Tailored Learning

Reading time ~9 minutes

In this series on multilingual models, we’ll construct a pipeline that leverages a transfer learning model to train a text classifier using text in one language, and then apply that trained model to predictions for text in another language. In our first post, we considered the rise of small data and the role of transfer learning in delegated literacy. In this post, we’ll prepare our domain-specific training corpus and construct our tailored learning pipeline using Multilingual BERT.

Language, Forwards and Backwards

The transfer learning model we’ll be using to bootstrap our multilingual complaint detector is based on a transformer model architecture called BERT, or Bidirectional Encoder Representations from Transformers, which was originally published in 2018.
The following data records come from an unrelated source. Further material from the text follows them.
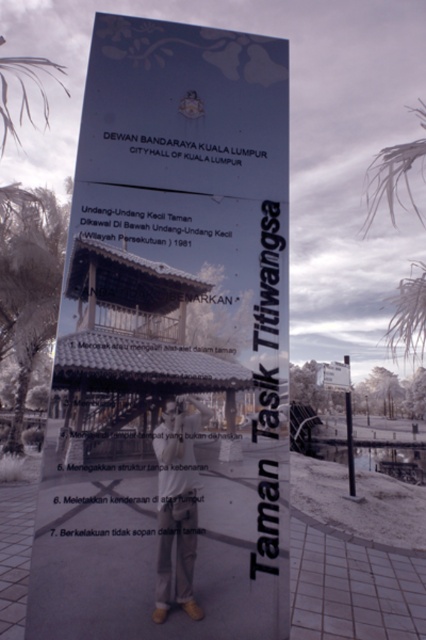 Looking at this image, does transparent plastic sign at center appear on the left side of green leafy palm tree at left?

Incorrect, transparent plastic sign at center is not on the left side of green leafy palm tree at left.

Is transparent plastic sign at center to the right of green leafy palm tree at left from the viewer's perspective?

Yes, transparent plastic sign at center is to the right of green leafy palm tree at left.

Image resolution: width=426 pixels, height=640 pixels. What are the coordinates of `transparent plastic sign at center` in the screenshot? It's located at [170, 346].

Find the location of a particular element. The width and height of the screenshot is (426, 640). transparent plastic sign at center is located at coordinates (170, 346).

Locate an element on the screen. The width and height of the screenshot is (426, 640). green leafy palm tree at left is located at coordinates (28, 284).

Locate an element on the screen. The height and width of the screenshot is (640, 426). green leafy palm tree at left is located at coordinates (28, 284).

Is transparent plastic sign at center taller than white frosty palm tree at upper right?

Yes, transparent plastic sign at center is taller than white frosty palm tree at upper right.

Is point (166, 484) positioned after point (391, 198)?

No, (166, 484) is in front of (391, 198).

Which is in front, point (126, 49) or point (409, 275)?

Point (126, 49) is more forward.

The image size is (426, 640). I want to click on transparent plastic sign at center, so click(170, 346). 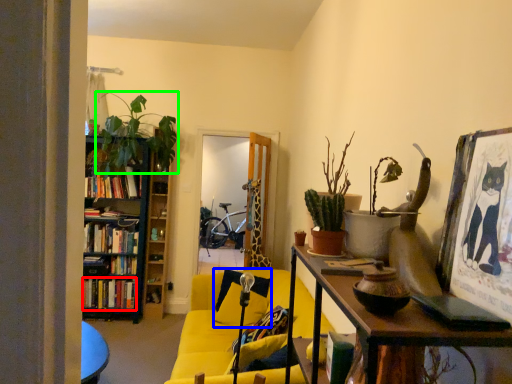 Question: Estimate the real-world distances between objects in this image. Which object is closer to book (highlighted by a red box), pillow (highlighted by a blue box) or houseplant (highlighted by a green box)?

Choices:
 (A) pillow
 (B) houseplant

Answer: (B) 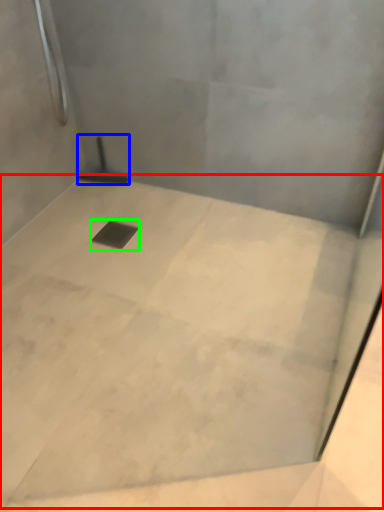 Question: Which is farther away from concrete (highlighted by a red box)? shower (highlighted by a blue box) or drain (highlighted by a green box)?

Choices:
 (A) shower
 (B) drain

Answer: (A) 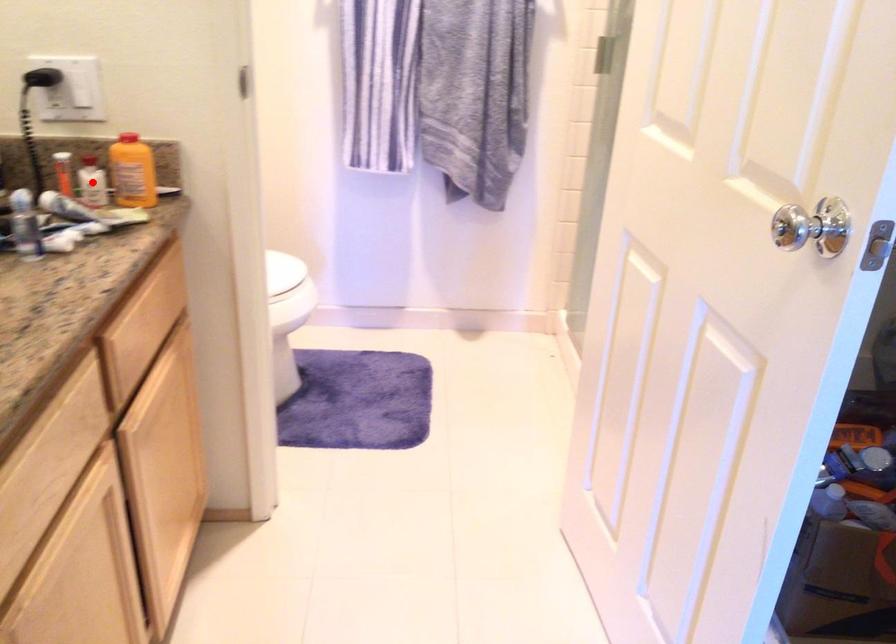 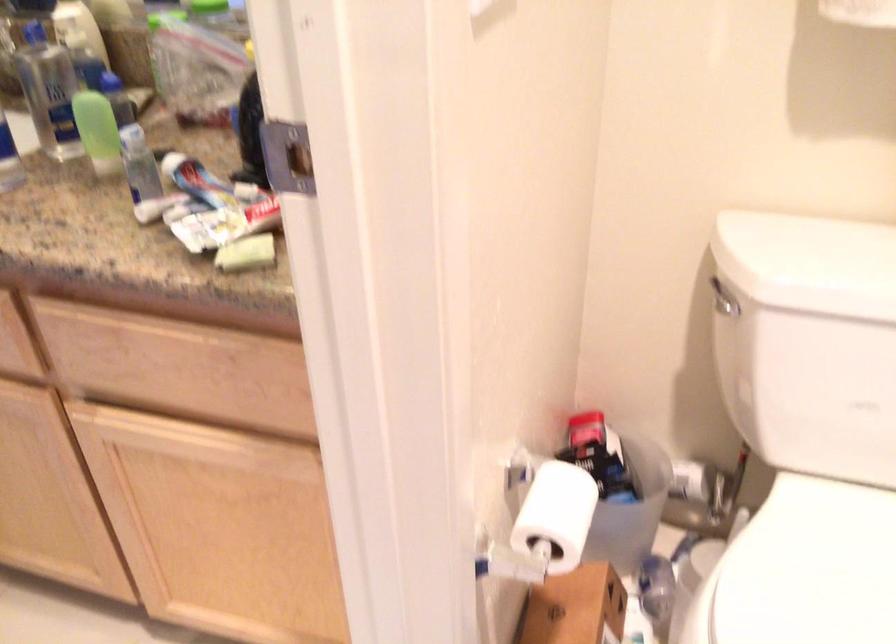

BERT models learn all sentences in the corpus twice — first left-to-right as we typically read most romance languages, and then with the order of all sentences reversed. They do so in a so-called “self-supervised” fashion using (1) attention masks, where the model masks 15% of the input words at random, and then iteratively learns to predict the missing words and (2) next sentence prediction, where the sentences are reordered at random and the model learns to predict the sentences which actually preceed each other.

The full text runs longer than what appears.